Morte em V. é romance pra gente grande. Difícil de ler? Não; ao contrário. Começa-se a ler e não se quer mais parar. Para início de conversa, o escritor superou-se a si próprio em sua capacidade de transformar a vida em literatura, recriando-a esteticamente, com leveza e imaginação, tal como preconizara um dia, na estreita linha dos que encontram na arte - e particularmente na literatura - a única forma possível de vida, digna de assim ser chamada, a despeito do que isso lhes custa, à maneira de Mallarmé e Gide. Quando menos se poderia esperar, ainda mais o leitor se surpreende. Num árduo e raro trabalho de ourivesaria, com o ouro em pó das palavras, Reinaldo Santos Neves se supera, repito, em sua arte de contar histórias.  Sim, contar histórias, assim mesmo, no plural, porque são várias numa única, ouso dizer, épica e comovente história.

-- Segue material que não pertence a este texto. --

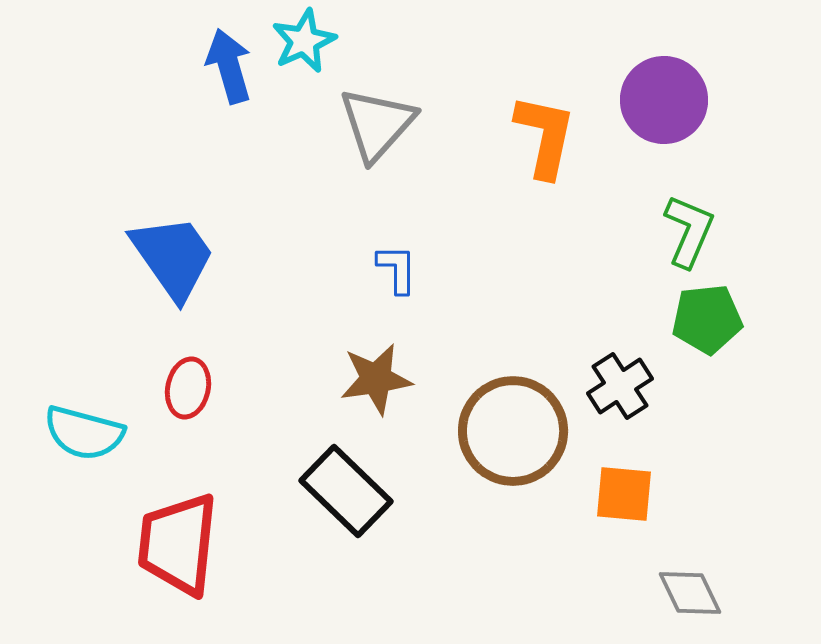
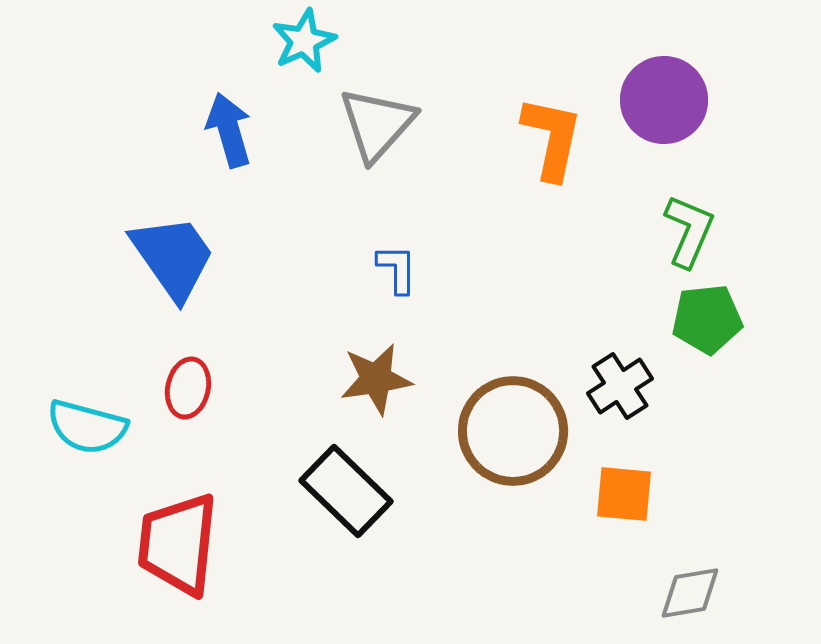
blue arrow: moved 64 px down
orange L-shape: moved 7 px right, 2 px down
cyan semicircle: moved 3 px right, 6 px up
gray diamond: rotated 74 degrees counterclockwise
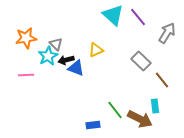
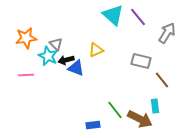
cyan star: rotated 18 degrees counterclockwise
gray rectangle: rotated 30 degrees counterclockwise
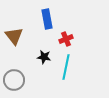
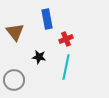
brown triangle: moved 1 px right, 4 px up
black star: moved 5 px left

O título por si já instiga. O que ele sugere? Não se sabe. Só mesmo lendo o romance, deixando-se se perder no labirinto de lembranças, ideias, referências literárias, de histórias vividas ou fecundadas no solo vasto e fértil da floresta da linguagem e da imaginação. Como então falar da vida sem seu equivalente e inexorável par? No sugestivo título homenagem e ambivalência antecipam a potência criadora do romance. A trajetória do protagonista, duplo de escritor e leitor, cuja experiência é narrada com sensibilidade por uma voz feminina afirmativa, porém bastante discreta, traz passagens antológicas, como a da confissão de seu ateísmo convicto ou de seu “catolicismo sentimental” numa apologia estética bem fundamentada, que deságua na bela e delicada cena da comunhão, lembrança de infância reconstituída pelo olhar adulto, com a humanidade dos sulcos deixados pelo tempo. Ora com revelações poéticas, ora trazendo reflexões sobre a natureza e a função da literatura e do desejo ao mesclar vida e poesia, ganha vigor e encanto a voz do personagem escritor, que, com suas maravilhosas frases “escritas em ziguezague”, confessa seu amor e sua preferência literária pela prosa de ficção.

A morte, como a vida, tema central no enredo, reveste-se da linguagem ficcional e poética da melhor linhagem na prosa literária brasileira, distinguindo-a, com sua força criativa, no cenário da literatura mundial contemporânea. Lembro-me, de passagem e não por acaso, do romance A morte do pai (Companhia das Letras, 2013), do norueguês Karl Ove Knausgard. O autor inicia a narrativa da sua vida falando da morte num romance autobiográfico que se tornou best-seller na Noruega e fenômeno literário internacional. Coincidência?! A despeito de ambos tratarem da finitude humana, o que neles se lê é antes de tudo de “uma vitalidade arrebatadora”. Vale ressaltar que a literatura de Reinaldo Santos Neves seguramente transmuta-se num vigoroso trabalho de crítica literária, cuja envergadura equivale à de nomes como os de Antônio Cândido, José Américo Pessanha e Alfredo Bosi, por exemplo, ao analisar o caráter singular e estético das obras de grandes autores de diferentes estilos e épocas. Não bastasse a história da vida de um escritor que muito tem a contar, há nesse romance épico uma autêntica história da leitura, costurada fio a fio, com devoção, na singularidade da história de um leitor, que fez da própria vida, como poucos, uma obra literária. Sem dúvida, não se passasse essa história na província, seria seu autor reconhecidamente merecedor do Prêmio Nobel de Literatura.

Morte em V., de Reinaldo Santos Neves, é, mais que tudo, testemunho do amor literário que guiou o escritor, à luz da intuição, do saber de que fala Roland Barthes, em seu gigantesco embate com os grandes escritores que forjaram sua história de vida e sua literatura feita de ficção e memória. É com esse amor literário que o romancista empreende, uma vez mais, seu distinto percurso com sua própria força e ânsia da beleza.

Não se iluda, leitor, este é um livro para ser lido à guisa das fantasias da infância e da juventude, que nos acompanham pela vida inteira, ainda que não o saibamos. Um livro para ser lido, paradoxalmente, com liberdade e reverência para descobrir os mais caros segredos sob o véu de trapaças e engenho da memória: catando pedrinhas pelo caminho na densa paisagem de signos e afetos com os quais possamos, quem sabe, interpretar os mistérios, as lacunas, a errância e os vislumbres de nossa própria memória.